Sean Worth is director of the Westminster Policy Institute and a former Downing Street adviser.
Tony Blair was often accused of what is called ‘pork barrelling’: funnelling public money into target localities to shore up votes there. More cash for hospitals in Labour marginals, for example, or bits of the public sector moved to key constituencies to create jobs. While this is rightly called out as an abuse of power, could Theresa May’s industrial strategy, albeit more innocently, give the Tories a similarly powerful political weapon in some of their toughest electoral battlegrounds?
In terms of what Number 10 means by industrial strategy, they seem focused partly on how to create the conditions for innovative UK firms to gain a bigger share of expanding global markets. They also appear, however, to want to help make regions of the UK that house less innovation and face structural economic weaknesses more resilient to the winds of global market change.
The two are quite hard to reconcile in policy terms – the latter one traditionally being the problem – but to look for an answer it is useful to start with how other governments have developed successful industrial strategies.

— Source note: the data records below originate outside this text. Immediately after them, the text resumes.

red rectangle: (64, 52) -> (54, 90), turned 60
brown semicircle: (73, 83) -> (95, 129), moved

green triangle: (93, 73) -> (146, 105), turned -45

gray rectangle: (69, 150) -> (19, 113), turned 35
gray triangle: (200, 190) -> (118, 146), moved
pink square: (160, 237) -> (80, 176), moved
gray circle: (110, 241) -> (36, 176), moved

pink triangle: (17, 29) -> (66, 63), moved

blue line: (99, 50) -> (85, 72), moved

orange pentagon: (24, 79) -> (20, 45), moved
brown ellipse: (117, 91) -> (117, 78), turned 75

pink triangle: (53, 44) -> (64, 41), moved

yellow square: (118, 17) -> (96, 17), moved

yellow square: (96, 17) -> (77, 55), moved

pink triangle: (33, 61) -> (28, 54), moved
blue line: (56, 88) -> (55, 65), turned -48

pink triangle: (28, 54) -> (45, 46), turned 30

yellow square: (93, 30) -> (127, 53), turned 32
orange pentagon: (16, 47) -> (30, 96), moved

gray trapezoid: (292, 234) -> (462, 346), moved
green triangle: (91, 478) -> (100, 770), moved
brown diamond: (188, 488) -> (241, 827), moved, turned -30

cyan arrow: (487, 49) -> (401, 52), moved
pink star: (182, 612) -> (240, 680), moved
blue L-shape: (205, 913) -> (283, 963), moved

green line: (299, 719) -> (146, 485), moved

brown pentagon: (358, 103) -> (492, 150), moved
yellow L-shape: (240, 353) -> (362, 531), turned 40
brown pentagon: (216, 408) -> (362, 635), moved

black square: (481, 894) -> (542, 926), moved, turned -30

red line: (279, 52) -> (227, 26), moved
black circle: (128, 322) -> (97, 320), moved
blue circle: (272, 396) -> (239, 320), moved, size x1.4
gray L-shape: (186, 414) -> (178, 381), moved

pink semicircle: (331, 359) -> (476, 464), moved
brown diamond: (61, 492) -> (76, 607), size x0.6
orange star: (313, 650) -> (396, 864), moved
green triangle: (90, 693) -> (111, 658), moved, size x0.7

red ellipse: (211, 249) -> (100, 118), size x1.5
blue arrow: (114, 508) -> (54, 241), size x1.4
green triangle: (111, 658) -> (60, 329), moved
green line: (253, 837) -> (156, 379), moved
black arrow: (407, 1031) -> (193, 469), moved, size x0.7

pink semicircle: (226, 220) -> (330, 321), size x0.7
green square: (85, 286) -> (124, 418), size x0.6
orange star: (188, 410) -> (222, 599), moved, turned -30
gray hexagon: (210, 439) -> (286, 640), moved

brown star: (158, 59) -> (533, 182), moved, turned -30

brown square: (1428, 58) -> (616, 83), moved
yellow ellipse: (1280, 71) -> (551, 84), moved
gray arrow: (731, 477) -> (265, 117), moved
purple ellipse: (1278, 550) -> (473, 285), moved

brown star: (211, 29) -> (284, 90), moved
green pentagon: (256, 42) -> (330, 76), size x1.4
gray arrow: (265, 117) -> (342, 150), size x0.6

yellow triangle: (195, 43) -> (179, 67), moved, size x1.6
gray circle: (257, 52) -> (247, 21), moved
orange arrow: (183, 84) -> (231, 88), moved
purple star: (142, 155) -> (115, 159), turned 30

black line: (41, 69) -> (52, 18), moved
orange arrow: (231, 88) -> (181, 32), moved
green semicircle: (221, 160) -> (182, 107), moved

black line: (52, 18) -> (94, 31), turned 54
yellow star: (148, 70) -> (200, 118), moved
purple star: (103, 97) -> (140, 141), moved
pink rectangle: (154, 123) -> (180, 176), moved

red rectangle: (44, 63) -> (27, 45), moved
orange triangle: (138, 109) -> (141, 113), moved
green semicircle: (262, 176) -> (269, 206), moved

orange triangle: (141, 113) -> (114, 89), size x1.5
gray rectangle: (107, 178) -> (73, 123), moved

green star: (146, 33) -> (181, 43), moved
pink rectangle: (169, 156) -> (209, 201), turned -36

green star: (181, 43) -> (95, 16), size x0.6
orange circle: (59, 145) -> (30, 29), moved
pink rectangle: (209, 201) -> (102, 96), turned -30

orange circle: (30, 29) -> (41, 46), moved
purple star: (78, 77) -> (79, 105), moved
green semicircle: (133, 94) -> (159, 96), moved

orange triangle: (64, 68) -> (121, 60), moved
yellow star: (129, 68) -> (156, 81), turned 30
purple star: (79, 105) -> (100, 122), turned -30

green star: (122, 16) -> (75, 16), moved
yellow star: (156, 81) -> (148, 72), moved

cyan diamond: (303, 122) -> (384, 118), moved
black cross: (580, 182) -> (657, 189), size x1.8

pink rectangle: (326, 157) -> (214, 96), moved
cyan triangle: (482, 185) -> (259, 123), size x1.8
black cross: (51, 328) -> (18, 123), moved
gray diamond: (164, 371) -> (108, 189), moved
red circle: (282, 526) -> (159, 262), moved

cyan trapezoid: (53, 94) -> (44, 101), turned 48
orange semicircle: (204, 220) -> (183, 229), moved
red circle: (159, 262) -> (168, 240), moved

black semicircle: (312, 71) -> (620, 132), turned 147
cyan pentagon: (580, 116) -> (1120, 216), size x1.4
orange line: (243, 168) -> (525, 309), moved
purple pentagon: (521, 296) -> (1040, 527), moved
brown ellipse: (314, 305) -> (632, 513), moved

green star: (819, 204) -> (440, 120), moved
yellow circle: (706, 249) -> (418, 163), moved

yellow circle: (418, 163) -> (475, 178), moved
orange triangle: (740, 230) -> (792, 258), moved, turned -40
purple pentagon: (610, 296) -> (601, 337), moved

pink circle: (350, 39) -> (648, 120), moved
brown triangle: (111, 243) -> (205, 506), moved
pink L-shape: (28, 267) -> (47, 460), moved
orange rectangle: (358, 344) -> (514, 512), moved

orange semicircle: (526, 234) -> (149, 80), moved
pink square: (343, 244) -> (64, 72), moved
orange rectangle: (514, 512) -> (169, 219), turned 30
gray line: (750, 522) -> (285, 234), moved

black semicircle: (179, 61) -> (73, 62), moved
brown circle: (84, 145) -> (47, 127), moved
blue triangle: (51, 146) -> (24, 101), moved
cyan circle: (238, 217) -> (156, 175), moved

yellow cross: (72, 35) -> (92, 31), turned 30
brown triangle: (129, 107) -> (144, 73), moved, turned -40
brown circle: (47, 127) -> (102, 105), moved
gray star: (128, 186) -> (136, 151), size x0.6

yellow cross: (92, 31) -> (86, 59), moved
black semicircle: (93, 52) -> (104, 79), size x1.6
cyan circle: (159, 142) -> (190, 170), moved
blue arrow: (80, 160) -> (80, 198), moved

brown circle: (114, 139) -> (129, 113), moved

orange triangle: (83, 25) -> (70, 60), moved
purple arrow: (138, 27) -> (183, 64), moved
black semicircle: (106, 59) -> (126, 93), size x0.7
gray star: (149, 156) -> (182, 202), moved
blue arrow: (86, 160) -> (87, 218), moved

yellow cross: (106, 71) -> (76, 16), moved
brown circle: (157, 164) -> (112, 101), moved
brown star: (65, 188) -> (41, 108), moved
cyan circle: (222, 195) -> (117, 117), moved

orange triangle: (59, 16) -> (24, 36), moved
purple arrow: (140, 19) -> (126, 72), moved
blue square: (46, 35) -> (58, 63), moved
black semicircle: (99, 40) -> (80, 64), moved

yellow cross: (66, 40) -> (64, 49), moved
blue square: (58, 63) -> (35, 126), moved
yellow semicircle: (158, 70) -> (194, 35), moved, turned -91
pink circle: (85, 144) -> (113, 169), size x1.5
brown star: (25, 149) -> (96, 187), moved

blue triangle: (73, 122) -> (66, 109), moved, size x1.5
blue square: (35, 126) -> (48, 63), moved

Productivity improvement is a huge issue and, to be honest, countries that do well on this, such as the US and Japan, have tended to out-spend us over the long-term in the key R&D, infrastructure and skills areas which tend to drive productivity. There are, however, more immediate actions can be taken to help the UK gain greater share of growing global markets.
Other countries that are successful at this start with a clear strategic focus: targeting growing global sectors like biotech, agri-science, digital entertainment and new energy, for example. Government then does not ‘pick winners’ by supporting favoured brands directly into these markets, but creates the conditions by which small to mid-size firms that have proven themselves domestically can overcome the huge early-stage risks of trading globally.
They tend to do this by essentially helping develop a skills base in what are sometimes termed ‘incubated’ domestic markets en route to going global. US public investment in health R&D helped seed their dominance in the global biotech revolution, for example, and the role of US defence spending in the development of Silicon Valley was instrumental. South Korea is right now encouraging a world-beating digital media and entertainment sector in Seoul, by doing everything possible to accelerate local data download speeds: putting mobile masts in street lights, traffic signs, underground trains, and so on, creating a location draw for growing tech businesses.
This is not statist succour – it is encouraging a target market to develop much more quickly than it otherwise would, but still forcing incoming companies to be exposed fully to competition. The winners who then strike out internationally are not picked by government, but emerge as successes of the conditions government created.
In reality, though, it takes years for these efforts to pay off. For a headline policy agenda, which Number 10 is making of industrial strategy, this will not deliver much electoral dividend before the next election. This is why Mrs May’s industrial strategy will I suspect need to be much more ambitious.
The key, I believe, is adopting an unashamedly regional focus. Some of the best opportunities for developing innovation for international trade can be found in precisely those regions outside the South East where an economic leg-up is most needed. And, by coincidence, the regions where the Tories most need to be seen to care about driving growth and jobs.
In Wales and the North East, for example, where Labour are still well ahead, their share of vote since 1997 has actually been declining around three times faster than the rate of an albeit very modest Conservative rise. A similar, more modest convergence is seen across the whole north of England. The going is still hard for the Tories, but this is an excellent base to be building on.
These regions produce top-quality graduates from many excellent universities in cities which HS2 and Heathrow expansion will now better link to the world, where business location costs are lower and global sector specialisms can be developed and exported into new markets fairly easily.
This is not a new idea, of course, but the barrier to it to date has been convincing graduates to stay in these regions to make the effort of high-skill business location there pay off. Recent research by Homes for the North, for example, identified a huge ‘brain drain’ of northern graduates from the region in spite of the fact that highly-skilled jobs are there – ultimately firms rely on high-skilled migration to fill the gap. Their argument is that it is in fact the housing offer that is the key to making the north a better place for graduates to stay and thus for businesses to want to locate.
And this is where the industrial strategy agenda can be beefed up very seriously. Housebuilding – and infrastructure construction more generally – is another top-priority agenda of Number 10, which now has some serious intent and money behind it. There is no sense in building homes where nobody wants to live but we are seeing swathes of the north utterly unsuited to investment by businesses in spite of decent universities and transport links – where all that is needed is a decent housing offer.
If some of the building agenda could be brought into the new industrial strategy, we could have a real chance at redeveloping regions where growth will otherwise be too slow to arrive – if ever. And while the results would take a while to deliver, the mere fact the Tories are focusing energy and money on the enterprise would at last help voters there see the benefits of a Tory vote – without resorting to pork barrelling.